• **What needs to be done**: Among the entries below, one line contains "You are a GUI" and another contains "Make a Submission (118, 1838)". Transcribe those two lines and every line between them, exactly.

═══ Material shown ═══

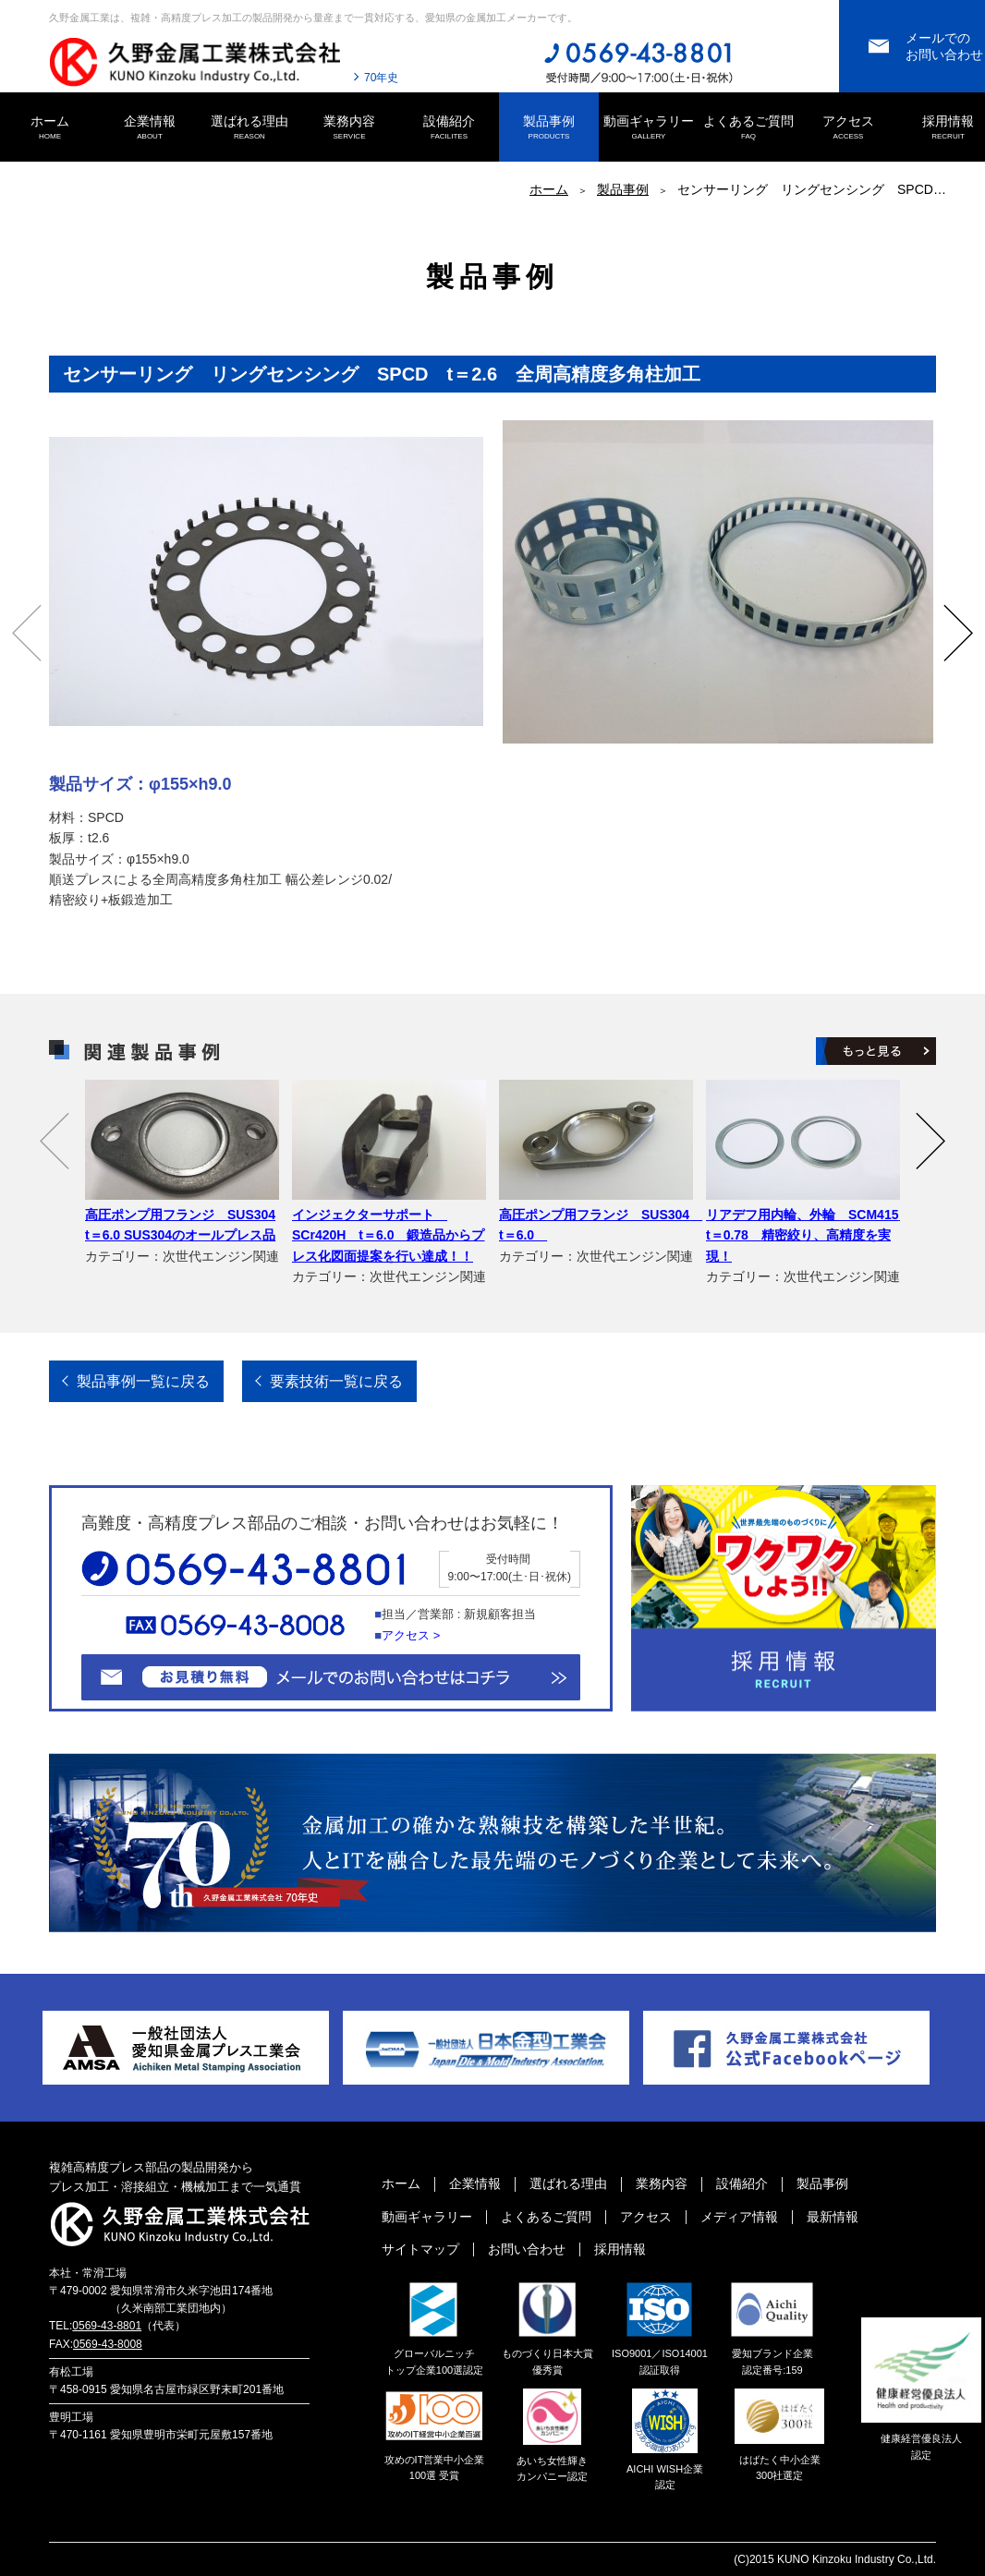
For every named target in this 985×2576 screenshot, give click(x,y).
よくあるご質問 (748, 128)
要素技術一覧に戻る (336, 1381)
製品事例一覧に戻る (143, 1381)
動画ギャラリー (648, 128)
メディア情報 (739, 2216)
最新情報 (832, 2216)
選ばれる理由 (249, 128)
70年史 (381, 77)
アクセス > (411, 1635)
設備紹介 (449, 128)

═══
═══ Material shown ═══

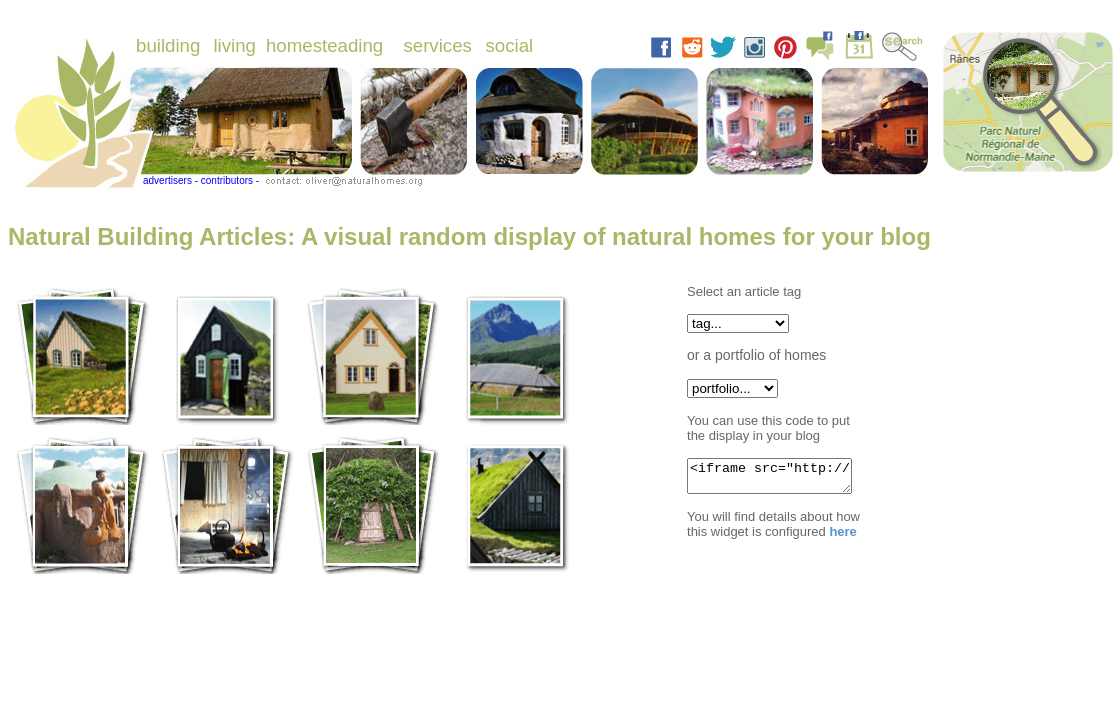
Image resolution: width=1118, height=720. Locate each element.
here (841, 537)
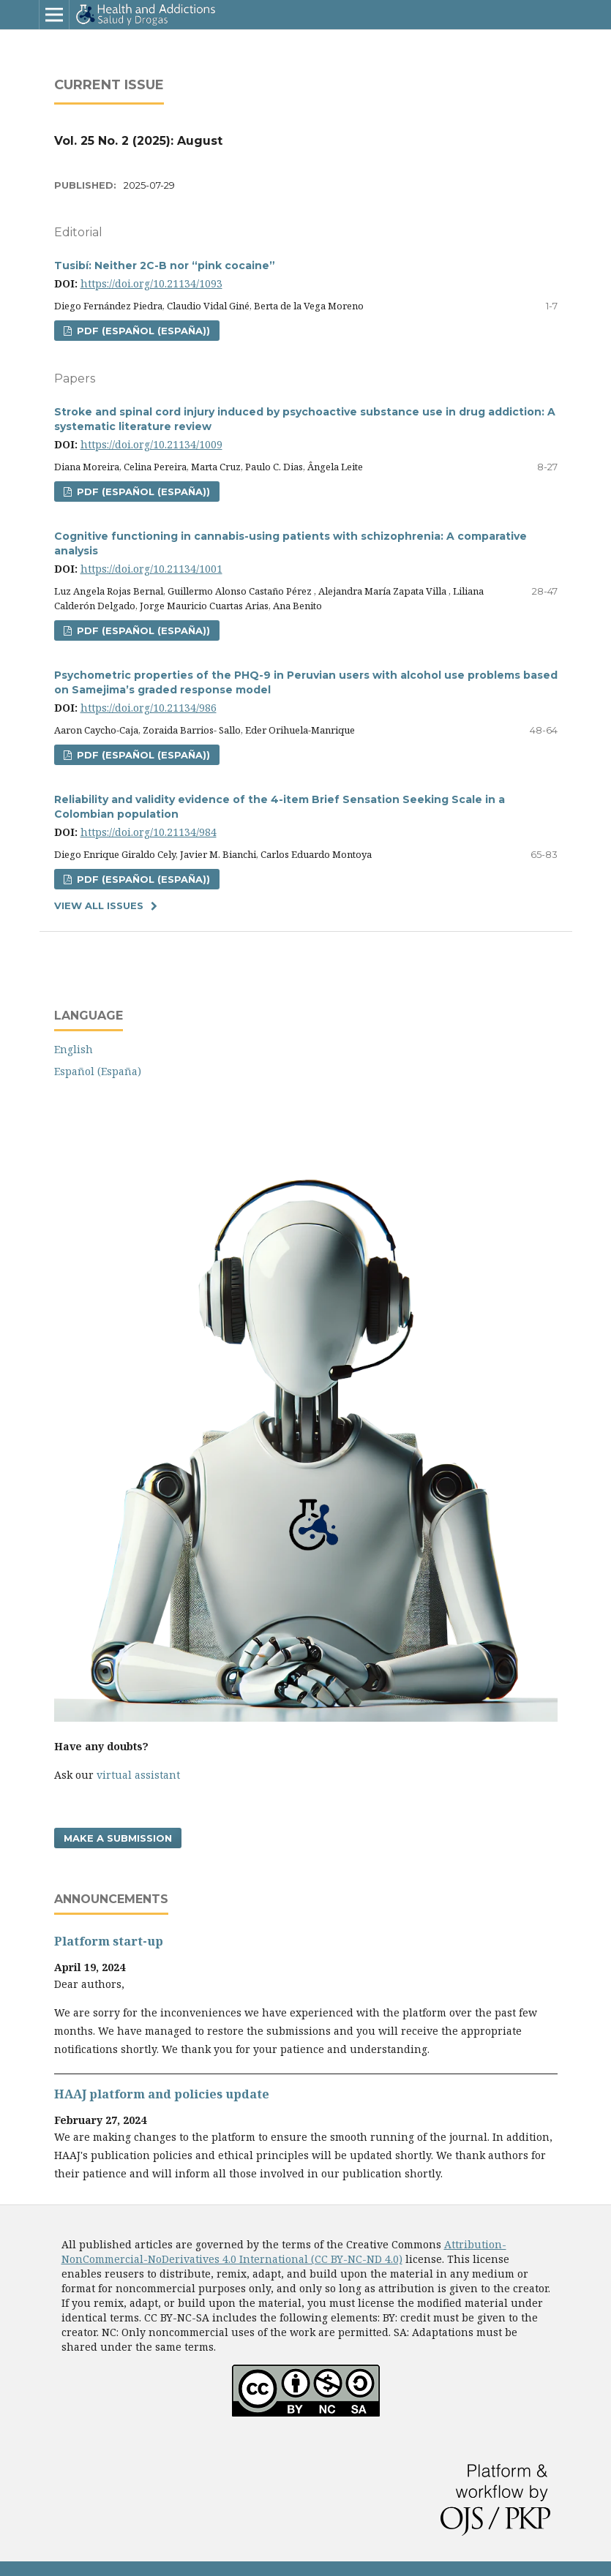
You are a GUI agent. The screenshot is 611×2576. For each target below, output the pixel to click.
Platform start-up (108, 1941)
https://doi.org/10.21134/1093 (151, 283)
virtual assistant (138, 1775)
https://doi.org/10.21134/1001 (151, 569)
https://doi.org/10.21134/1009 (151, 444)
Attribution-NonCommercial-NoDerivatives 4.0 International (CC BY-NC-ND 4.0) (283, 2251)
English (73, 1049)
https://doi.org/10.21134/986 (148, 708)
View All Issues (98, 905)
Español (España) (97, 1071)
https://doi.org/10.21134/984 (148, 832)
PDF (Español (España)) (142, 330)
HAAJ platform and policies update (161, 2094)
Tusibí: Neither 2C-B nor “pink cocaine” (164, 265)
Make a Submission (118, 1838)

═══

• **Problem solution**:
You are a GUI agent. The screenshot is 611×2576. For each target below, output the pixel to click.
Platform start-up (108, 1941)
https://doi.org/10.21134/1093 (151, 283)
virtual assistant (138, 1775)
https://doi.org/10.21134/1001 (151, 569)
https://doi.org/10.21134/1009 (151, 444)
Attribution-NonCommercial-NoDerivatives 4.0 International (CC BY-NC-ND 4.0) (283, 2251)
English (73, 1049)
https://doi.org/10.21134/986 (148, 708)
View All Issues (98, 905)
Español (España) (97, 1071)
https://doi.org/10.21134/984 (148, 832)
PDF (Español (España)) (142, 330)
HAAJ platform and policies update (161, 2094)
Tusibí: Neither 2C-B nor “pink cocaine” (164, 265)
Make a Submission (118, 1838)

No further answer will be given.